Evil itself isn't about control, only about harming others in the name of self-interest. Chaos is antithetical to too much control. Do they seek power? Sure - that falls under self-interest. It's what they _do_ with the power that seperates them from beings of Law - they don't seek to make their thralls any less violent or destructive. They don't seek to turn their minions into _devils_, which is what your plan is leaning toward. Or worse yet - you'd have them become mere _cattle_, livestock for their owners to breed - breed in _stables_, apparently. Any demons treated thus would be sickly and weak, distant indeed from that which makes them strong. Any lord who tried such a scheme would quickly be overcome by its rivals, who understand what sorts of acts the reality of the Abyss empowers. 

In each plane, the "laws" of nature are different, each encouraging that plane's ethos. In the Abyss, Chaos is rewarded and all order crumbles and suffers. 

For a demon horde to become strong, its members must be encouraged to cultivate their individual urges and will - _this_ is the strength of Chaos.
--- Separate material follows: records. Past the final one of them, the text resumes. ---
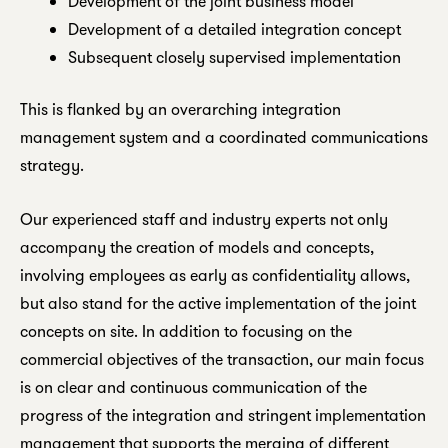
Development of the joint business model
Development of a detailed integration concept
Subsequent closely supervised implementation
This is flanked by an overarching integration
management system and a coordinated communications
strategy.
Our experienced staff and industry experts not only
accompany the creation of models and concepts,
involving employees as early as confidentiality allows,
but also stand for the active implementation of the joint
concepts on site. In addition to focusing on the
commercial objectives of the transaction, our main focus
is on clear and continuous communication of the
progress of the integration and stringent implementation
management that supports the merging of different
If they are to breed, they must do it in passion, according to their whims, not some centralized command. And, of course, _violently_ - one mate or the other probably often dies, further reducing the population.  This is what empowers the layer as a whole, and only empowering the layer as a whole can the layer spawn armies stronger as a whole than those they fight against. 
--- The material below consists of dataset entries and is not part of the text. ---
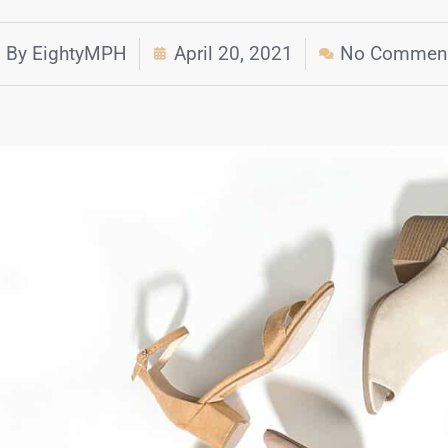
By
EightyMPH
April 20, 2021
No Commen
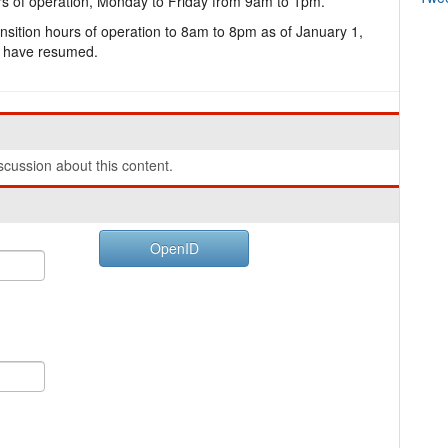
rs of operation, Monday to Friday from 9am to 1pm.
ansition hours of operation to 8am to 8pm as of January 1,
c have resumed.
cussion about this content.
OpenID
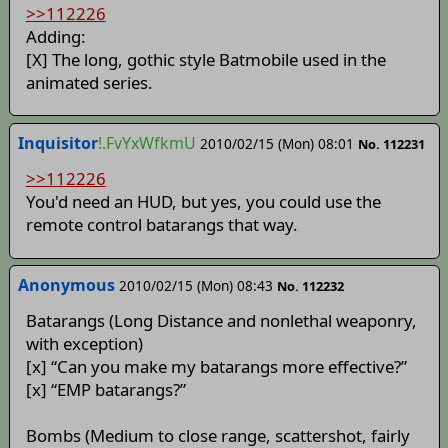
>>112226
Adding:
[X] The long, gothic style Batmobile used in the
animated series.
Inquisitor
!.FvYxWfkmU
2010/02/15 (Mon) 08:01
No. 112231
>>112226
You'd need an HUD, but yes, you could use the
remote control batarangs that way.
Anonymous
2010/02/15 (Mon) 08:43
No. 112232
Batarangs (Long Distance and nonlethal weaponry,
with exception)
[x] “Can you make my batarangs more effective?”
[x] “EMP batarangs?”
Bombs (Medium to close range, scattershot, fairly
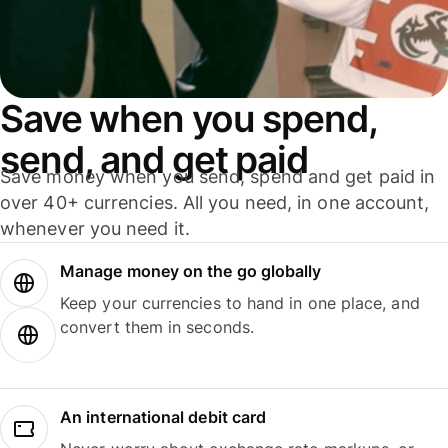
Save when you spend,
send, and get paid
Save money when you send, spend and get paid in
over 40+ currencies. All you need, in one account,
whenever you need it.
Manage money on the go globally
Keep your currencies to hand in one place, and
convert them in seconds.
An international debit card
You could argue, in fact, that sexual reproduction makes demons _less_ populous than otherwise, but this only makes them stronger as individuals.


----------



## Grover Cleaveland

Grover Cleaveland said:
			
		

> Or Demogorgon can just open a portal directly between Gaping Maw and Thanatos, ignoring any other layers of the Abyss.




Reviewing the limitations of the _Gate_ spell, it seems Orcus can prevent such magicks from operating within his "personal demesnes" - it's arguable whether this refers to only his palace in Naratyr, to his capital cities of Naratyr and Lachymosa, or his entire layer. If it's the last, there's no way Demogorgon can use _Gate_ to invade Thanatos directly - and it would be reasonable to limit even higher-level spells in a like manner. Epic magic or _portals_ could of course avoid the limited duration.

It is, of course, possible that natural portals exist connecting Gaping Maw and Thanatos, but that's up the discretion of the individual DM.

In a campaign where there are great (even infinite) expanses of Thanatos uncontrolled by Orcus, there's nothing hindering Demogorgon's advance at all - he simply opens his portal in secret, outside the radius in which Orcus can sense such things, and he gets his entire army through before the Goat is any the wiser. Or, more subtly, he helps encourage the rise to power of some other demon or undead thing native to Thanatos to distract his foe.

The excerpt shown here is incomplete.